◆ Task requirements ◆
Where the word "szczotka" shows up in a line below, that line is counted. State how many lines are counted, without any other words.

◆ Task inputs ◆
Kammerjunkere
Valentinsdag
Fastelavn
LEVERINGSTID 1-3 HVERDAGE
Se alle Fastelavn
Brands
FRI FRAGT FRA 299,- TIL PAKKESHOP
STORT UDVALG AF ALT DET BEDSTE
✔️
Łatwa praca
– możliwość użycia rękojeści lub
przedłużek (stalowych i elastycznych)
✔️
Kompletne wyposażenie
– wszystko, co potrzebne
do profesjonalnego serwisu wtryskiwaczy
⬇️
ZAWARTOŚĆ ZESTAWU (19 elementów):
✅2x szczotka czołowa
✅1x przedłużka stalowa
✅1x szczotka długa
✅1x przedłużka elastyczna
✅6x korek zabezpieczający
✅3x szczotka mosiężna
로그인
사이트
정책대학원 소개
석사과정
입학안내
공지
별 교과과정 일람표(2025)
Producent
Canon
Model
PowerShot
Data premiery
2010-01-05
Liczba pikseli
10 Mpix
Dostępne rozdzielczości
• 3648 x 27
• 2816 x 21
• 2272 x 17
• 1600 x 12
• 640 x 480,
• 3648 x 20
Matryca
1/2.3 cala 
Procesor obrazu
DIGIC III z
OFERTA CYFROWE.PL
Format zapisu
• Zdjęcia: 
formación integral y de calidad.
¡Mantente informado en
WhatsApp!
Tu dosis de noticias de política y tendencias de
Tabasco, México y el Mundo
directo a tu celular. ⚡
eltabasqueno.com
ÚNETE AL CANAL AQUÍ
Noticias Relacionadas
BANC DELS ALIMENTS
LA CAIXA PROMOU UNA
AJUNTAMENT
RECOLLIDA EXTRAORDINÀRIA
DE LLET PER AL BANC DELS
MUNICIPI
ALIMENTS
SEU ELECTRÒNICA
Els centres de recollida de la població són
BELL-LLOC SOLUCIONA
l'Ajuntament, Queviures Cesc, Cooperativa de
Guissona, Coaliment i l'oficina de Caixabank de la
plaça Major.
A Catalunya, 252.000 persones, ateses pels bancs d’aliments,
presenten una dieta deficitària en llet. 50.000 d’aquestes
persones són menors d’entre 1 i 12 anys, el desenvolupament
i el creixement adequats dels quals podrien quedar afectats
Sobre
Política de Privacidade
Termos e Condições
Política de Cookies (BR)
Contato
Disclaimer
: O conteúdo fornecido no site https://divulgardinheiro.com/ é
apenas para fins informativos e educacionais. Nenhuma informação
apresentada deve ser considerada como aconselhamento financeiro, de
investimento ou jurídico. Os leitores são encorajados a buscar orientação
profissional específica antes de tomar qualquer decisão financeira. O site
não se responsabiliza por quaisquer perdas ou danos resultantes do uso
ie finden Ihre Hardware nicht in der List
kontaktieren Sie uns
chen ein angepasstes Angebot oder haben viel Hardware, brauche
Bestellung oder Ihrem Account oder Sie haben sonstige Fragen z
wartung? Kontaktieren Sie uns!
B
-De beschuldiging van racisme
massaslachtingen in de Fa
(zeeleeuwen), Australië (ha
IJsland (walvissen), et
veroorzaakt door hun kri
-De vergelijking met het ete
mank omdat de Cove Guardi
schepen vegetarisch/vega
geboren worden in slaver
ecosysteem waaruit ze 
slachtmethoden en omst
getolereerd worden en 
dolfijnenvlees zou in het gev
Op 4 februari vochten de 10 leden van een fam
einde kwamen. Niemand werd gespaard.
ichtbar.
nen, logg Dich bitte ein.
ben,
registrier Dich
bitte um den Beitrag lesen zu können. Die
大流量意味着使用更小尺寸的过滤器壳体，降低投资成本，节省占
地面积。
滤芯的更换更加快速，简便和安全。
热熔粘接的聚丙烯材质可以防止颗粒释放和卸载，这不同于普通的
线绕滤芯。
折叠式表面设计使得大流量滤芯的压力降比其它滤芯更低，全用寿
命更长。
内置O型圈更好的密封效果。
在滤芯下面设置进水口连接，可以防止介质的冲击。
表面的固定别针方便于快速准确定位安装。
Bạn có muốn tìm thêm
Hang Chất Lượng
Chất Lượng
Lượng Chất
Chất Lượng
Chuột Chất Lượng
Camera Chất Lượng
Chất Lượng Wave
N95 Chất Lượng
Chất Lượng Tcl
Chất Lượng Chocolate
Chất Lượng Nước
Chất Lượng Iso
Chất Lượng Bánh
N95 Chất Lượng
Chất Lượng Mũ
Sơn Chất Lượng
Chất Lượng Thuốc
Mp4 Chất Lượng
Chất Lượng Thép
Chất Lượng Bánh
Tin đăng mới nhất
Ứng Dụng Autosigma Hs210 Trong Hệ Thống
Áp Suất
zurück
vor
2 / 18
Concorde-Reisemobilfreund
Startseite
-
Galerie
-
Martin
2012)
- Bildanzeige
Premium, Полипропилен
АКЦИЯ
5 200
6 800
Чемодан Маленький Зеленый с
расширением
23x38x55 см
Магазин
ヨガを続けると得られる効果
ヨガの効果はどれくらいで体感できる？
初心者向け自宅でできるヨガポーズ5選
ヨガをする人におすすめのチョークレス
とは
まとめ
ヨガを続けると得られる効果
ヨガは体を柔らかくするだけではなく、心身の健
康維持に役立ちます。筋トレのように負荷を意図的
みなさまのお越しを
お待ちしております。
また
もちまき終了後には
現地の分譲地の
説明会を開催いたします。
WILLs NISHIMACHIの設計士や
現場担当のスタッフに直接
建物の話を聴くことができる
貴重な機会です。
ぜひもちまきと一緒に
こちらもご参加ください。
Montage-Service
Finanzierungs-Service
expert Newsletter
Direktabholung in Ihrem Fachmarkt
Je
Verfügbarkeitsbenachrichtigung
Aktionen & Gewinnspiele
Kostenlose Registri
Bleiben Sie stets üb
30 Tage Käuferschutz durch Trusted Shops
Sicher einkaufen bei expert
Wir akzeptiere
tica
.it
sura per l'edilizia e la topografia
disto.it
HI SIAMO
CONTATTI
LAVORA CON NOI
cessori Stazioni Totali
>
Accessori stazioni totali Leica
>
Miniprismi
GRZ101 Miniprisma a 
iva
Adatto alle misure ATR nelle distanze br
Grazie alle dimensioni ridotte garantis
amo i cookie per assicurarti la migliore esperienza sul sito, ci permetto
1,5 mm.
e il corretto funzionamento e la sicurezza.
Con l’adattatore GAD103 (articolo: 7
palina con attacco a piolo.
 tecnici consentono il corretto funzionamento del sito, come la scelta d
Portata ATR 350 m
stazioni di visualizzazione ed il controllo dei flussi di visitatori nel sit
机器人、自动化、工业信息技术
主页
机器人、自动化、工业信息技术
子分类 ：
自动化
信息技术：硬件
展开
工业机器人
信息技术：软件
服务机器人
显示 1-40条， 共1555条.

◆ Finished task ◆
3